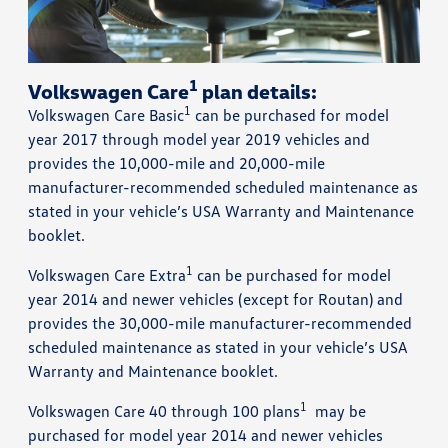
1
Volkswagen Care
plan details:
1
Volkswagen Care Basic
can be purchased for model
year 2017 through model year 2019 vehicles and
provides the 10,000-mile and 20,000-mile
manufacturer-recommended scheduled maintenance as
stated in your vehicle’s USA Warranty and Maintenance
booklet.
1
Volkswagen Care Extra
can be purchased for model
year 2014 and newer vehicles (except for Routan) and
provides the 30,000-mile manufacturer-recommended
scheduled maintenance as stated in your vehicle’s USA
Warranty and Maintenance booklet.
1
Volkswagen Care 40 through 100 plans
may be
purchased for model year 2014 and newer vehicles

YOUR OBJECTIVE:
Give back, unchanged, every line from the one with "Volkswagen Care Basic" to the end of the entries above.

ANSWER SECTION:
Volkswagen Care Basic
can be purchased for model
year 2017 through model year 2019 vehicles and
provides the 10,000-mile and 20,000-mile
manufacturer-recommended scheduled maintenance as
stated in your vehicle’s USA Warranty and Maintenance
booklet.
1
Volkswagen Care Extra
can be purchased for model
year 2014 and newer vehicles (except for Routan) and
provides the 30,000-mile manufacturer-recommended
scheduled maintenance as stated in your vehicle’s USA
Warranty and Maintenance booklet.
1
Volkswagen Care 40 through 100 plans
may be
purchased for model year 2014 and newer vehicles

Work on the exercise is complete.